By the coroner’s count, 32 people lost their lives to drug overdose in 2017, the highest number of lives claimed by accidental overdose in the county’s history. The next highest count was 29 people in 2014, according to previous reporting by the Star.

The youngest person to die from an overdose was a 23-year-old woman and the oldest was a 65-year-old man. Eleven were women and 21 were men.

Star readers and staffers selected the record number of fatal overdoses the No. 6 top story of 2018.

The Star talked to the family of one of the overdose victims, a 29-year-old man who had struggled with drug addiction for years, was trying to stay sober and was on track to regain custody of his three children when he relapsed.

The obituaries of the other 31 offer a glimpse of who they were.

Among them was a nurse, a machine operator, construction workers, a roofer and a salesman.

There was a grandmother who loved to bake desserts and whip up special breakfasts for her grandchildren; there was a man who had fought against the scourge of drug abuse at rallies; there was a voracious eater who was always “cheesing” and trying to put a smile on the faces of his friends and family, according to their obituaries.

The county won’t have a final count of the number of people who died from drug overdose this year until sometime in late winter or early spring 2019.

But preliminary numbers seem to suggest that it will be less than in 2017.

The Marion County Coroner’s Office has confirmed at least 14 deaths in the county were due to accidental drug overdose this year.

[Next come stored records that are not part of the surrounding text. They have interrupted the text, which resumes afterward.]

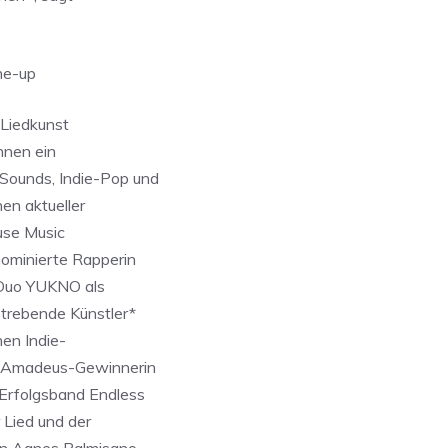
ne-up
 Liedkunst
nnen ein
ounds, Indie-Pop und
en aktueller
use Music
ominierte Rapperin
-Duo YUKNO als
trebende Künstler*
hen Indie-
4-Amadeus-Gewinnerin
Erfolgsband Endless
Lied und der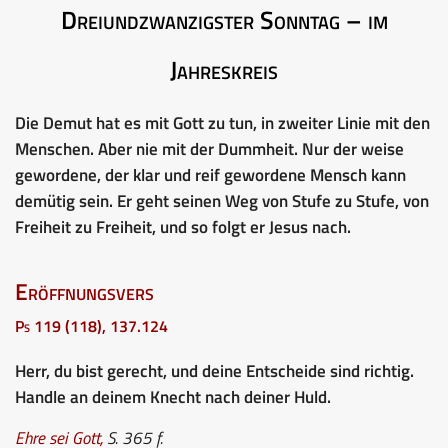
Dreiundzwanzigster Sonntag – im
Jahreskreis
Die Demut hat es mit Gott zu tun, in zweiter Linie mit den
Menschen. Aber nie mit der Dummheit. Nur der weise
gewordene, der klar und reif gewordene Mensch kann
demütig sein. Er geht seinen Weg von Stufe zu Stufe, von
Freiheit zu Freiheit, und so folgt er Jesus nach.
Eröffnungsvers
Ps 119 (118), 137.124
Herr, du bist gerecht, und deine Entscheide sind richtig.
Handle an deinem Knecht nach deiner Huld.
Ehre sei Gott
,
S. 365 f.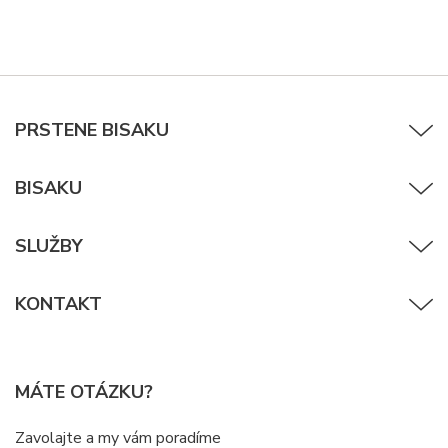
PRSTENE BISAKU
BISAKU
SLUŽBY
KONTAKT
MÁTE OTÁZKU?
Zavolajte a my vám poradíme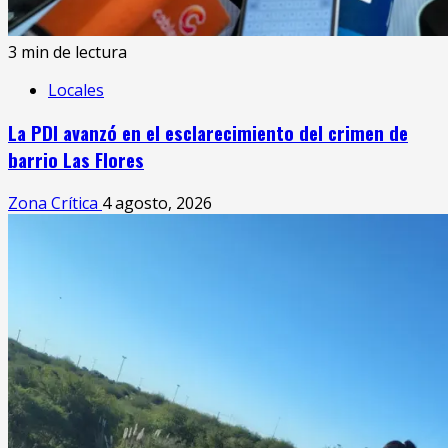
3 min de lectura
Locales
La PDI avanzó en el esclarecimiento del crimen de
barrio Las Flores
Zona Crítica
4 agosto, 2026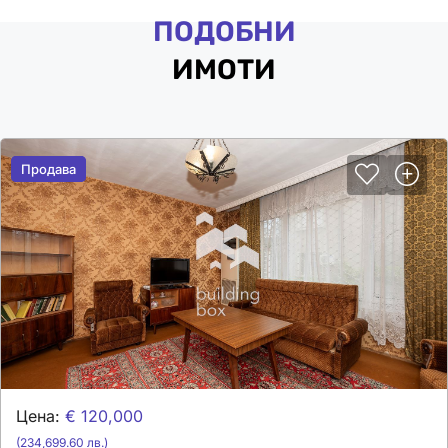
ПОДОБНИ
ИМОТИ
Продава
Продава
Цена:
€ 120,000
(234,699.60 лв.)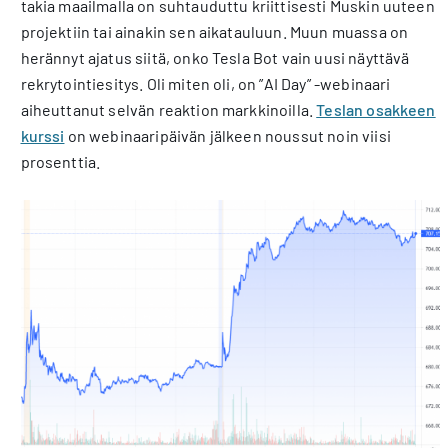
takia maailmalla on suhtauduttu kriittisesti Muskin uuteen
projektiin tai ainakin sen aikatauluun. Muun muassa on
herännyt ajatus siitä, onko Tesla Bot vain uusi näyttävä
rekrytointiesitys. Oli miten oli, on ”AI Day” -webinaari
aiheuttanut selvän reaktion markkinoilla.
Teslan osakkeen
kurssi
on webinaaripäivän jälkeen noussut noin viisi
prosenttia.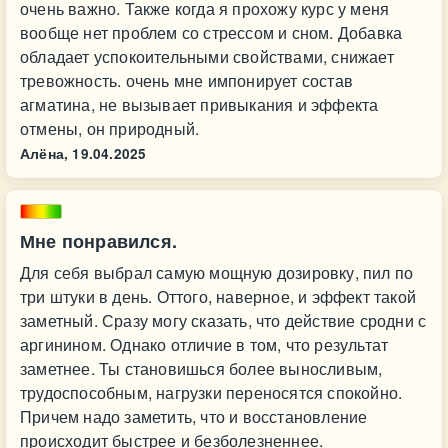
очень важно. Также когда я прохожу курс у меня
вообще нет проблем со стрессом и сном. Добавка
обладает успокоительными свойствами, снижает
тревожность. очень мне импонирует состав
агматина, не вызывает привыкания и эффекта
отмены, он природный.
Алёна,
19.04.2025
Мне понравился.
Для себя выбрал самую мощную дозировку, пил по
три штуки в день. Оттого, наверное, и эффект такой
заметный. Сразу могу сказать, что действие сродни с
аргинином. Однако отличие в том, что результат
заметнее. Ты становишься более выносливым,
трудоспособным, нагрузки переносятся спокойно.
Причем надо заметить, что и восстановление
происходит быстрее и безболезненнее.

The most recent of those deaths occurred in September, according to the office.

In 2017, 20 people had died from overdose by the end of August.

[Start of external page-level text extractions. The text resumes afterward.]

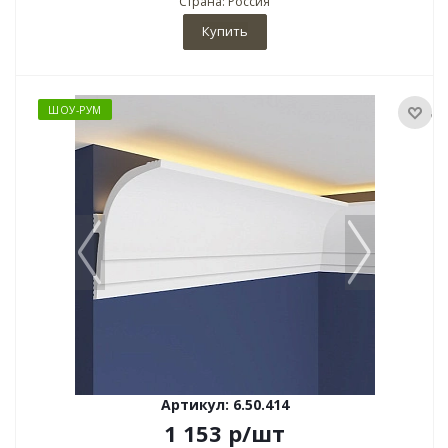
Страна: Россия
Купить
ШОУ-РУМ
Артикул: 6.50.414
1 153
р
/шт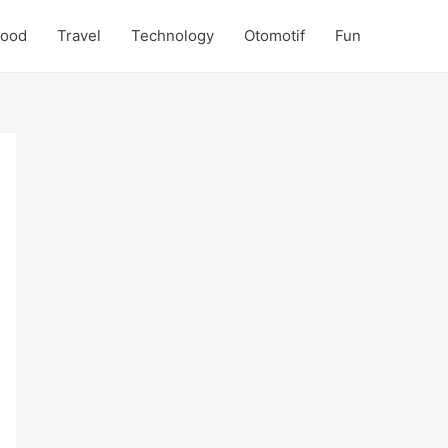
Food
Travel
Technology
Otomotif
Fun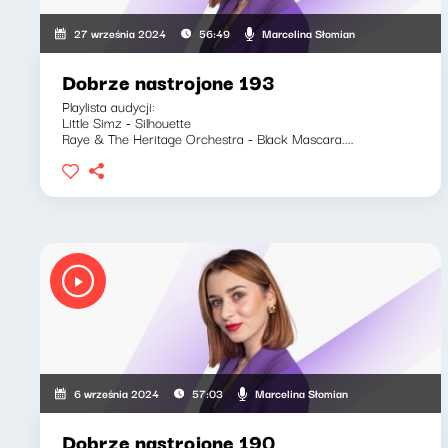
Marcelina Słomian
27 września 2024
56:49
Dobrze nastrojone 193
Playlista audycji:
Little Simz - Silhouette
Raye & The Heritage Orchestra - Black Mascara....
Marcelina Słomian
6 września 2024
57:03
Dobrze nastrojone 190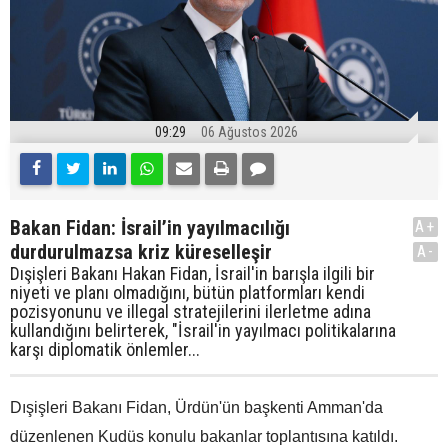
09:29
06 Ağustos 2026
Bakan Fidan: İsrail’in yayılmacılığı
A+
durdurulmazsa kriz küreselleşir
A-
Dışişleri Bakanı Hakan Fidan, İsrail'in barışla ilgili bir
niyeti ve planı olmadığını, bütün platformları kendi
pozisyonunu ve illegal stratejilerini ilerletme adına
kullandığını belirterek, "İsrail'in yayılmacı politikalarına
karşı diplomatik önlemler...
Dışişleri Bakanı Fidan, Ürdün'ün başkenti Amman'da
düzenlenen Kudüs konulu bakanlar toplantısına katıldı.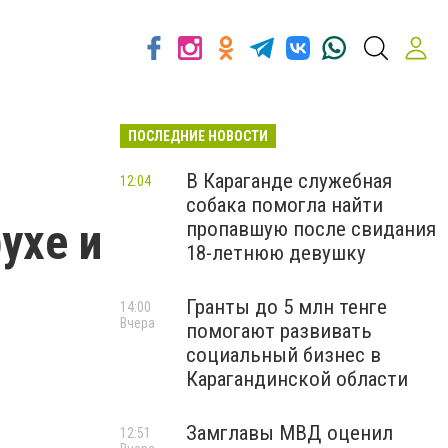
ПОСЛЕДНИЕ НОВОСТИ
В Караганде служебная
12:04
собака помогла найти
ухе и
пропавшую после свидания
18-летнюю девушку
Гранты до 5 млн тенге
14:00
Вчера
помогают развивать
социальный бизнес в
Карагандинской области
Замглавы МВД оценил
12:51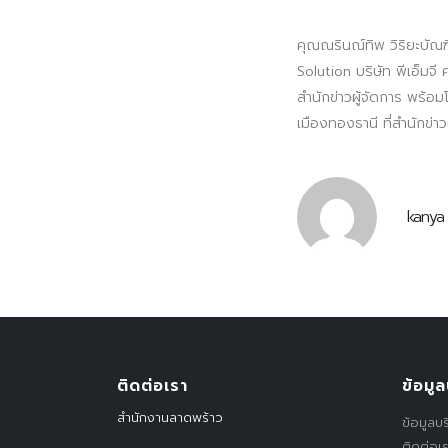
คุณณรินณ์ทิพ วิริยะบัณฑ
Solution บริษัท พีเอ็มจี
สำนักข่าวผู้จัดการ พร้อม
เมืองทองธานี ที่สำนักข่าว
kanya
ติดต่อเรา
ข้อมูล
สำนักงานลาดพร้าว
ข้อมูลบร
ติดต่อเ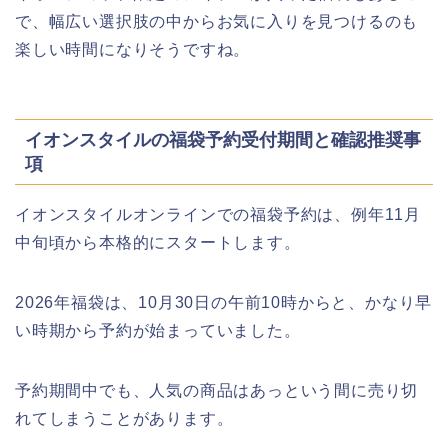
で、幅広い選択肢の中からお気に入りを見つけるのも
楽しい時間になりそうですね。
イオンスタイルの福袋予約受付期間と確認推奨事
項
イオンスタイルオンラインでの福袋予約は、例年11月
中旬頃から本格的にスタートします。
2026年福袋は、10月30日の午前10時からと、かなり早
い時期から予約が始まっていました。
予約期間中でも、人気の商品はあっという間に売り切
れてしまうことがあります。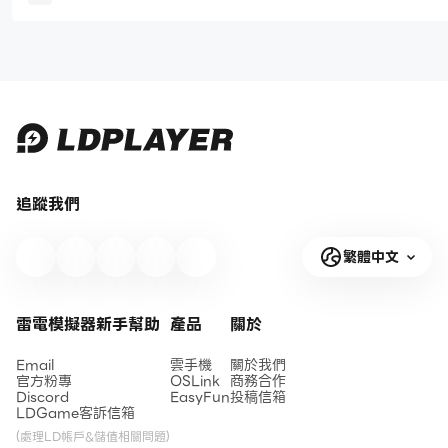
抽刷取教學|PC電腦版遊玩教學
手玩家指南|遊戲玩法
追蹤我們
繁體中文
雷電模擬器新手幫助
產品
關於
Email
雲手機
關於我們
官方粉專
OSLink
商務合作
Discord
EasyFun
投稿信箱
LDGame客訴信箱
(處理LD帳戶&儲值相關問題)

The coroner’s office declined to comment on the number of unconfirmed, but suspected drug overdose deaths so far this year. It typically takes between 12 and 15 months to complete autopsy reports.

The increase last year mirrored what is happening across the state. In Ohio, unintentional overdose deaths rose last year for the eighth year in a row, climbing nearly 20 percent over 2016 totals, from about 4,050 to a little over 4,850 fatal overdoses in 2017.

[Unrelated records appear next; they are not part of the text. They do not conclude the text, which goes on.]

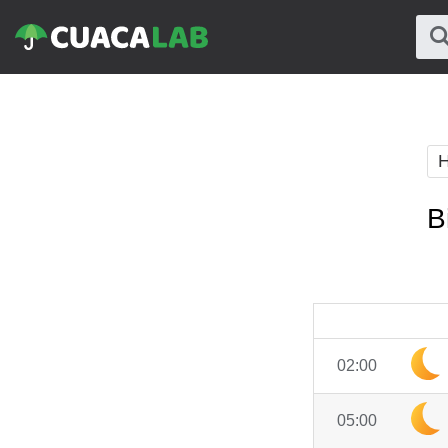
H
B
02:00
05:00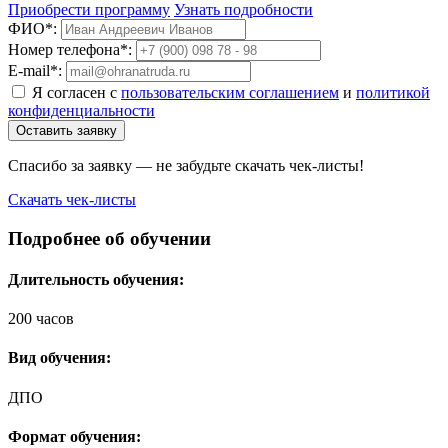
Приобрести программу
Узнать подробности
ФИО*:
Номер телефона*:
E-mail*:
Я согласен с
пользовательским соглашением
и
политикой
конфиденциальности
Оставить заявку
Спасибо за заявку — не забудьте скачать чек-листы!
Скачать чек-листы
Подробнее об обучении
Длительность обучения:
200 часов
Вид обучения:
ДПО
Формат обучения: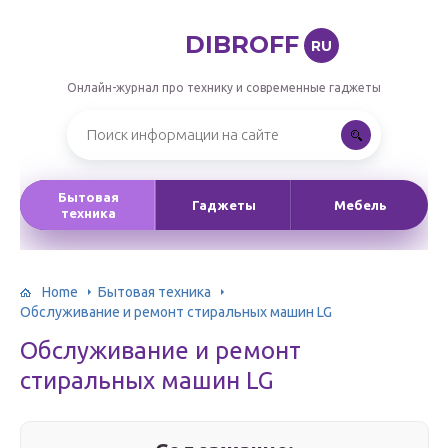
DIBROFF
RU
Онлайн-журнал про технику и современные гаджеты
Бытовая
Гаджеты
Мебель
техника
Home
Бытовая техника
Обслуживание и ремонт стиральных машин LG
Обслуживание и ремонт
стиральных машин LG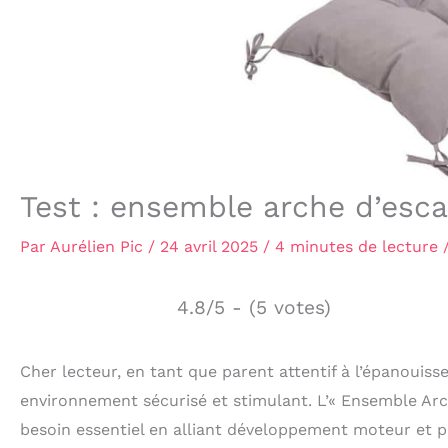
Test : ensemble arche d’esc
Par
Aurélien Pic
/
24 avril 2025
/
4 minutes de lecture
4.8/5 - (5 votes)
Cher lecteur, en tant que parent attentif à l’épanouiss
environnement sécurisé et stimulant. L’« Ensemble Arc
besoin essentiel en alliant développement moteur et pl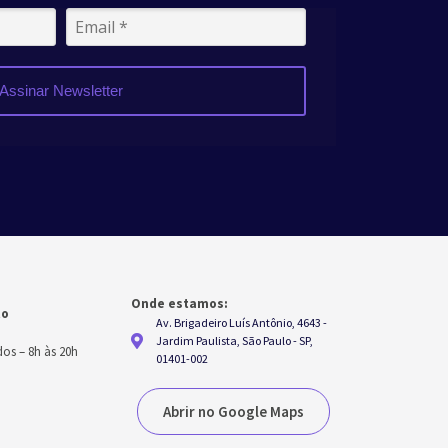
Assinar Newsletter
Onde estamos:
to
Av. Brigadeiro Luís Antônio, 4643 -
h
Jardim Paulista, São Paulo - SP,
dos
–
8h às 20h
01401-002
Abrir no Google Maps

Locally, it is difficult to say what drives a spike in deadly overdoses, but Marion Police Lt. Chris Adkins has said that people who relapse after a period of sobriety have a reduced tolerance and are at a higher risk of fatally overdosing.

More: Sister of OD victim: ‘I was too late to save him’

More: Drug overdoses still rampant, but deaths down in Marion County

Stronger drugs being sold to users, whether unsuspecting or not, play a role, too.

In Marion County, the highly potent opioid fentanyl and related drugs like carfentanil were involved in far more overdoses last year than in previous years, when heroin, for example, counted more prominently among the drugs leading to fatal overdose.

And the synthetic opioid, which is tens of times more potent than heroin, is showing up in cocaine and meth as well as heroin, both death records and drug seizures show.

In 2017, a little over two out of every three overdose deaths here involved fentanyl or a related drug, according to autopsy reports. In most cases, more than one drug was involved in the death.